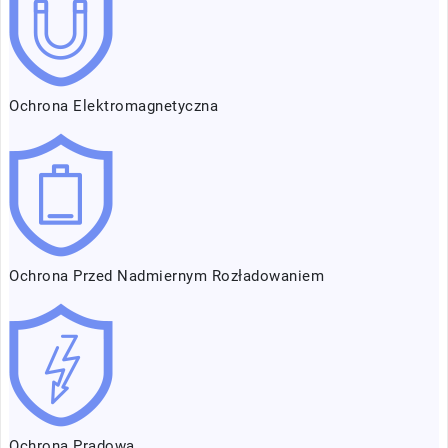
Ochrona Elektromagnetyczna
Ochrona Przed Nadmiernym Rozładowaniem
Ochrona Prądowa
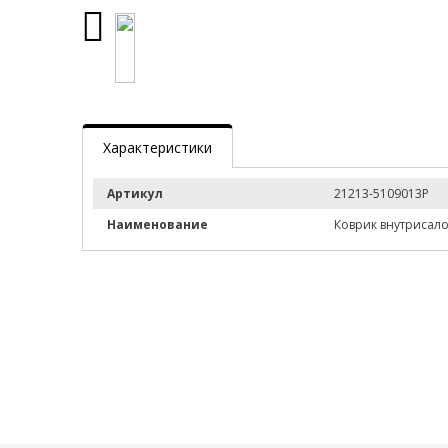
Характеристики
Артикул
21213-5109013Р
Наименование
Коврик внутрисало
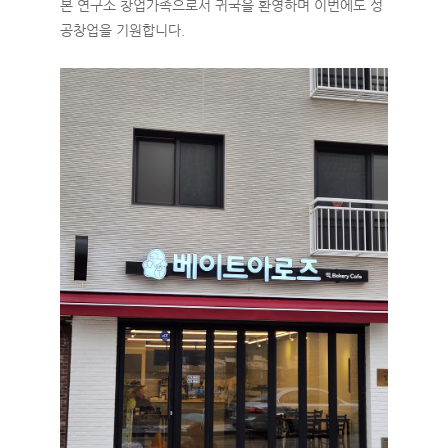
본 연구소 창업가족으로서 귀국을 환영하며 이번에도 성
공창업을 기원합니다.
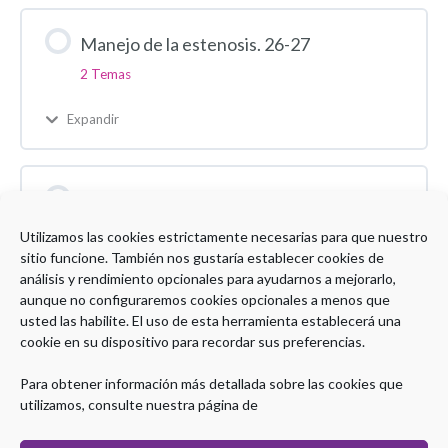
Manejo de la estenosis. 26-27
2 Temas
Expandir
Evaluación Modulo 2 26-27
1 Test
Utilizamos las cookies estrictamente necesarias para que nuestro
sitio funcione. También nos gustaría establecer cookies de
Expandir
análisis y rendimiento opcionales para ayudarnos a mejorarlo,
aunque no configuraremos cookies opcionales a menos que
usted las habilite. El uso de esta herramienta establecerá una
cookie en su dispositivo para recordar sus preferencias.
Encuesta de satisfacción curso EII 8Ed
Para obtener información más detallada sobre las cookies que
utilizamos, consulte nuestra página de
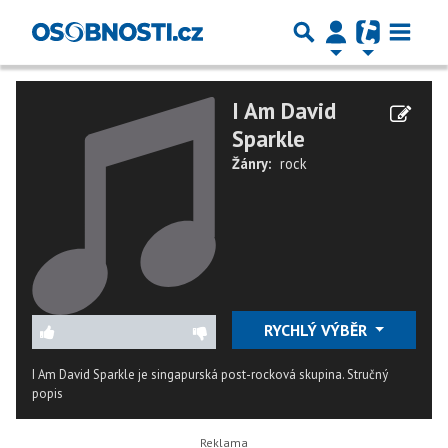
I Am David
Sparkle
Žánry:
rock
RYCHLÝ VÝBĚR
I Am David Sparkle je singapurská post-rocková skupina.
Stručný
popis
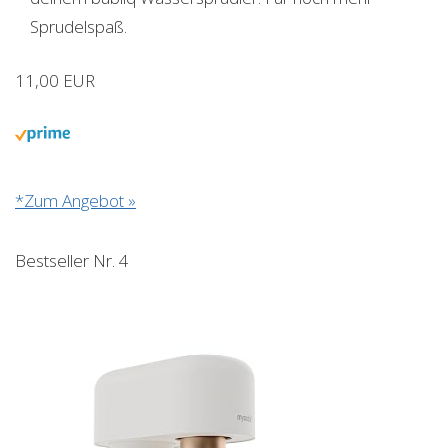
Sprudelspaß.
11,00 EUR
*Zum Angebot »
Bestseller Nr. 4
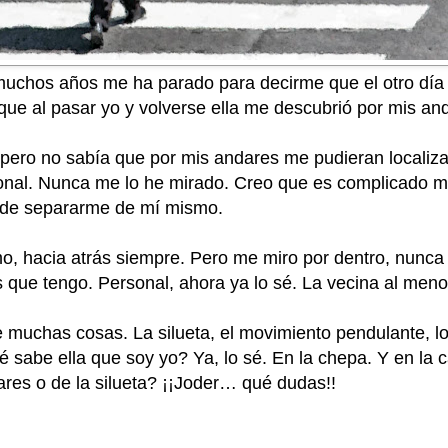
uchos años me ha parado para decirme que el otro día
que al pasar yo y volverse ella me descubrió por mis and
 pero no sabía que por mis andares me pudieran localiz
onal. Nunca me lo he mirado. Creo que es complicado mir
, de separarme de mí mismo.
, hacia atrás siempre. Pero me miro por dentro, nunca 
es que tengo. Personal, ahora ya lo sé. La vecina al men
uchas cosas. La silueta, el movimiento pendulante, l
é sabe ella que soy yo? Ya, lo sé. En la chepa. Y en la 
res o de la silueta? ¡¡Joder… qué dudas!!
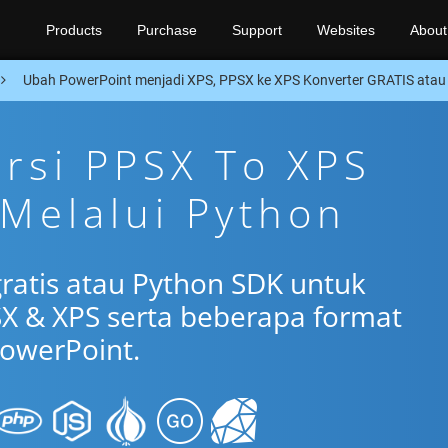
Products
Purchase
Support
Websites
About
Ubah PowerPoint menjadi XPS, PPSX ke XPS Konverter GRATIS atau
ersi PPSX To XPS
 Melalui Python
gratis atau Python SDK untuk
X & XPS serta beberapa format
owerPoint.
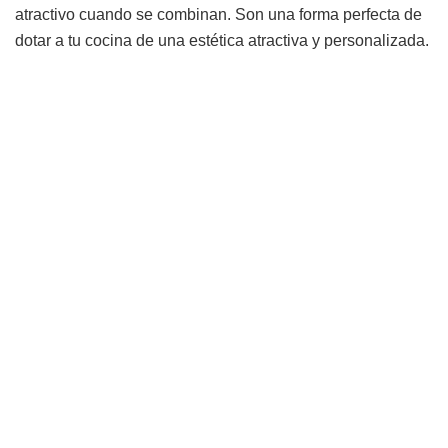
atractivo cuando se combinan. Son una forma perfecta de
dotar a tu cocina de una estética atractiva y personalizada.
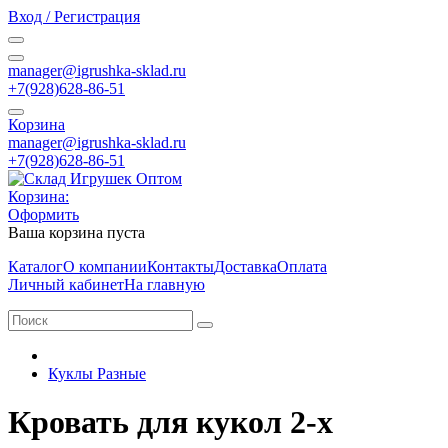
Вход / Регистрация
manager@igrushka-sklad.ru
+7(928)628-86-51
Корзина
manager@igrushka-sklad.ru
+7(928)628-86-51
Корзина:
Оформить
Ваша корзина пуста
Каталог
О компании
Контакты
Доставка
Оплата
Личный кабинет
На главную
Куклы Разные
Кровать для кукол 2-х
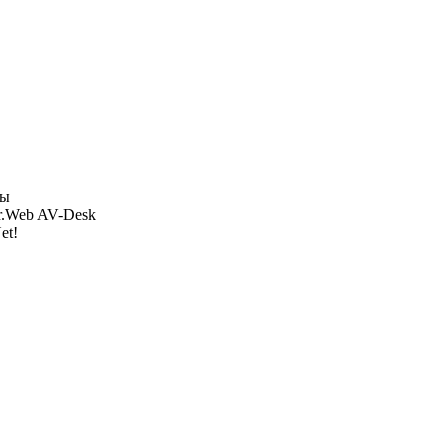
ры
r.Web AV-Desk
et!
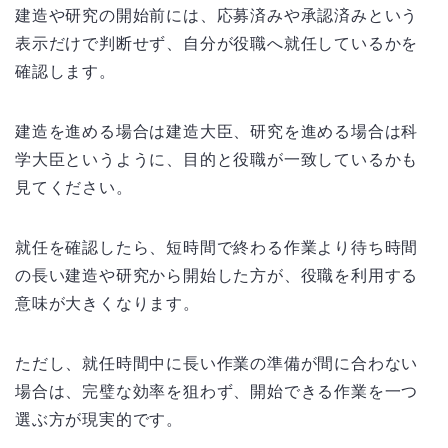
建造や研究の開始前には、応募済みや承認済みという
表示だけで判断せず、自分が役職へ就任しているかを
確認します。
建造を進める場合は建造大臣、研究を進める場合は科
学大臣というように、目的と役職が一致しているかも
見てください。
就任を確認したら、短時間で終わる作業より待ち時間
の長い建造や研究から開始した方が、役職を利用する
意味が大きくなります。
ただし、就任時間中に長い作業の準備が間に合わない
場合は、完璧な効率を狙わず、開始できる作業を一つ
選ぶ方が現実的です。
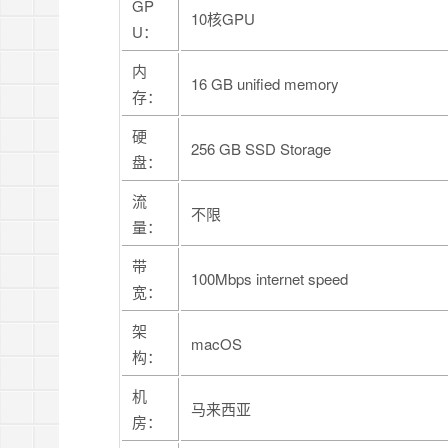
GP
10核GPU
U：
内
16 GB unified memory
存：
硬
256 GB SSD Storage
盘：
流
不限
量：
带
100Mbps internet speed
宽：
架
macOS
构：
机
马来西亚
房：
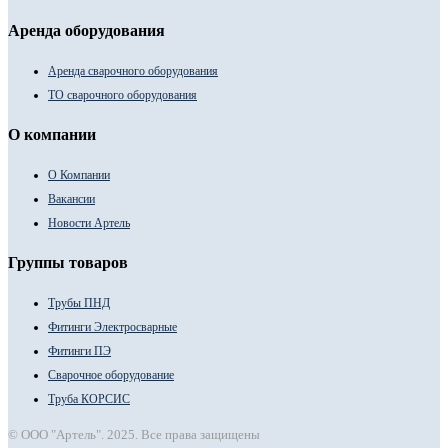
Аренда оборудования
Аренда сварочного оборудования
ТО сварочного оборудования
О компании
О Компании
Вакансии
Новости Артель
Группы товаров
Трубы ПНД
Фитинги Электросварные
Фитинги ПЭ
Сварочное оборудование
Труба КОРСИС
© ООО "Артель". 2025. Все права защищены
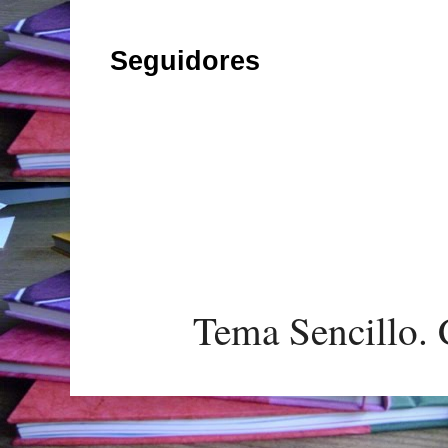
Seguidores
Tema Sencillo.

================

What is required
Take every line from the data that contains the word "Аренда".

Result of the exercise
Аренда оборудования
Аренда сварочного оборудования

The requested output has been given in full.